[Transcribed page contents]
-*-*-

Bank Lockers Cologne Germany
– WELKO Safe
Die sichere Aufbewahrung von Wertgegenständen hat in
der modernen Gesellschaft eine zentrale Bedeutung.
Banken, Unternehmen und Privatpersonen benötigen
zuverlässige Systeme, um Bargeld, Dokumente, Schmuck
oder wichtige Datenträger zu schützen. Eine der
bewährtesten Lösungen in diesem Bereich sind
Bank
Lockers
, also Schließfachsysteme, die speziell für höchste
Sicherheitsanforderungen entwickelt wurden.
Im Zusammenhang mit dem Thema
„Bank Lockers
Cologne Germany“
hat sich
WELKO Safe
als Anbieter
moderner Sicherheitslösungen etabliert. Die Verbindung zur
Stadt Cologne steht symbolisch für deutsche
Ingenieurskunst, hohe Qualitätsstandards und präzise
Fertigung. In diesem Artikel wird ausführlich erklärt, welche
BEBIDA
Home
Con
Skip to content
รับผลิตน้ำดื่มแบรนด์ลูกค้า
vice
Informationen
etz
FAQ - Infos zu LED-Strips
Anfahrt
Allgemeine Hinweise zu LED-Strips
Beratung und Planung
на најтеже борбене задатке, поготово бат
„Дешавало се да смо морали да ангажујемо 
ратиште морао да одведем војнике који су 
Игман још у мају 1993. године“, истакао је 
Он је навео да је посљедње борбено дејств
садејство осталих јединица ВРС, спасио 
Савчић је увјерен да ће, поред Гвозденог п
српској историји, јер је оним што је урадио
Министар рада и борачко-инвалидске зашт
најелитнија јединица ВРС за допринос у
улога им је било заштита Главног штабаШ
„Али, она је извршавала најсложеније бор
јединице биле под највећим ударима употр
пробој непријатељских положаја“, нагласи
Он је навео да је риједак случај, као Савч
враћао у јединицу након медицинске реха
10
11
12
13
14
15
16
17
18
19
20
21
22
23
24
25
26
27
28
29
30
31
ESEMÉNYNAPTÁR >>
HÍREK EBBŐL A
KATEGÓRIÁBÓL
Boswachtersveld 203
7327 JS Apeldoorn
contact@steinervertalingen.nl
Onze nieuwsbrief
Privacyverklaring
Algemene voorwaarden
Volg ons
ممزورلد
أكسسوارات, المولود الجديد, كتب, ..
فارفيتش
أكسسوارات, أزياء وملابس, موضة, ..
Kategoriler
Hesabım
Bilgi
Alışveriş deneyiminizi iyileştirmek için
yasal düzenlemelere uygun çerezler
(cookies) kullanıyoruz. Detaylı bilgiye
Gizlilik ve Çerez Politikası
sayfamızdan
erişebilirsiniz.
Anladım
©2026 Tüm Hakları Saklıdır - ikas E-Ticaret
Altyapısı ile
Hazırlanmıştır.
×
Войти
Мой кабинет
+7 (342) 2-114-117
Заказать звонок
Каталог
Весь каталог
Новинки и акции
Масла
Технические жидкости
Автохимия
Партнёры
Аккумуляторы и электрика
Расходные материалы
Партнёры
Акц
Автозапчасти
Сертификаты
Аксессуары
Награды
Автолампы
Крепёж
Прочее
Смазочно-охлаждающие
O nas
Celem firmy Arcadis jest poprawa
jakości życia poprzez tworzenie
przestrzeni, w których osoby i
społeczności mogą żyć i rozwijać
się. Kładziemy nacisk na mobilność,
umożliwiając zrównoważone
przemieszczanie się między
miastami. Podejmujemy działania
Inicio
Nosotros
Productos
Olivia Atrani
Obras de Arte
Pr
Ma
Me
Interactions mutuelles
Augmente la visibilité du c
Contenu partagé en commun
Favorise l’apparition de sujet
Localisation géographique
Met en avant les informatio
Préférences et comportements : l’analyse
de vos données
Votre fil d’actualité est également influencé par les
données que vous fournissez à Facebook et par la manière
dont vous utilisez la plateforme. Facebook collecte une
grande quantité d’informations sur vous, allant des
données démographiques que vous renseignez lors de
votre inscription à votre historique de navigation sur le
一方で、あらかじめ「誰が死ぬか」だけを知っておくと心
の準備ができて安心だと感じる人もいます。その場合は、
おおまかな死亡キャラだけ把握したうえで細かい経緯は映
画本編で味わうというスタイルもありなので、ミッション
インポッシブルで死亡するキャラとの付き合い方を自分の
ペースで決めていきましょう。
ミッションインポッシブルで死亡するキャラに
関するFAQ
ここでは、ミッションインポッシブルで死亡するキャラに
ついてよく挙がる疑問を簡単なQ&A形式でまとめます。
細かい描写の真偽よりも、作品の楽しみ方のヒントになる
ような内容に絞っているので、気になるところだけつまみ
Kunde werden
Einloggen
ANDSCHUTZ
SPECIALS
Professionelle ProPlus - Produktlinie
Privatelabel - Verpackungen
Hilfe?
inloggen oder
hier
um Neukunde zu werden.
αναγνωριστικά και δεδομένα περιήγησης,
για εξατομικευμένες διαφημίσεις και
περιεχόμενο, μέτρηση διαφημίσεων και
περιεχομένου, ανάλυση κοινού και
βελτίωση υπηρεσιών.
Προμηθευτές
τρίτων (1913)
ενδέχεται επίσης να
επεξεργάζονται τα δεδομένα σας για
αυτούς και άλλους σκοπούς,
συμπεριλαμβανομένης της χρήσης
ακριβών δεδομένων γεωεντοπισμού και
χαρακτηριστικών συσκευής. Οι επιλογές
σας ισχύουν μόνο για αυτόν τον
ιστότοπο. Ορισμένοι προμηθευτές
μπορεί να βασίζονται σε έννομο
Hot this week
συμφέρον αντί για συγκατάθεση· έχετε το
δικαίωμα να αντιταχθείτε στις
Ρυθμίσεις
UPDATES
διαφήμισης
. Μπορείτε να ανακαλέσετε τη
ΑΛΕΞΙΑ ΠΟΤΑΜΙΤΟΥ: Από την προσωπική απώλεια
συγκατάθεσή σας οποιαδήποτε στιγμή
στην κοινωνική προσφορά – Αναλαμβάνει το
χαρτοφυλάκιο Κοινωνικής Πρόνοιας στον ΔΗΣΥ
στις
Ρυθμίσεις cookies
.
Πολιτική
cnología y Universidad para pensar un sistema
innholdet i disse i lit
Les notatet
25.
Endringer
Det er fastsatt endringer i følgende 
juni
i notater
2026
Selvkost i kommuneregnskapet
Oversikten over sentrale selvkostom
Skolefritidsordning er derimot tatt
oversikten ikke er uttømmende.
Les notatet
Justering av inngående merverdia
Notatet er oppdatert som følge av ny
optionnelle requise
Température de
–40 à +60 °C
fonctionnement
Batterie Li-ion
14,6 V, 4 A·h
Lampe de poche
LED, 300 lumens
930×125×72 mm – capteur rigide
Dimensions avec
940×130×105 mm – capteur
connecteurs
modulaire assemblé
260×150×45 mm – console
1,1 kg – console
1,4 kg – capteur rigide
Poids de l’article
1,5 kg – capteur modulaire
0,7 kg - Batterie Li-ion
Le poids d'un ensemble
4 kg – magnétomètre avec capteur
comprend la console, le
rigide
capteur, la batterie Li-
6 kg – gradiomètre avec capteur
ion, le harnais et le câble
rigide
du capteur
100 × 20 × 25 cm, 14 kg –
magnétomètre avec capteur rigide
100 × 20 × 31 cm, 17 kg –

-*-*-

* [EXERCISE INSTRUCTIONS]
Retype only the lines above between the line with "données démographiques que" and the line with "περιεχόμενο, μέτρηση διαφημίσεων και", counting those two lines as well, and keep every character as it is.

* [RESPONSE TO THIS TASK]
données démographiques que vous renseignez lors de
votre inscription à votre historique de navigation sur le
一方で、あらかじめ「誰が死ぬか」だけを知っておくと心
の準備ができて安心だと感じる人もいます。その場合は、
おおまかな死亡キャラだけ把握したうえで細かい経緯は映
画本編で味わうというスタイルもありなので、ミッション
インポッシブルで死亡するキャラとの付き合い方を自分の
ペースで決めていきましょう。
ミッションインポッシブルで死亡するキャラに
関するFAQ
ここでは、ミッションインポッシブルで死亡するキャラに
ついてよく挙がる疑問を簡単なQ&A形式でまとめます。
細かい描写の真偽よりも、作品の楽しみ方のヒントになる
ような内容に絞っているので、気になるところだけつまみ
Kunde werden
Einloggen
ANDSCHUTZ
SPECIALS
Professionelle ProPlus - Produktlinie
Privatelabel - Verpackungen
Hilfe?
inloggen oder
hier
um Neukunde zu werden.
αναγνωριστικά και δεδομένα περιήγησης,
για εξατομικευμένες διαφημίσεις και
περιεχόμενο, μέτρηση διαφημίσεων και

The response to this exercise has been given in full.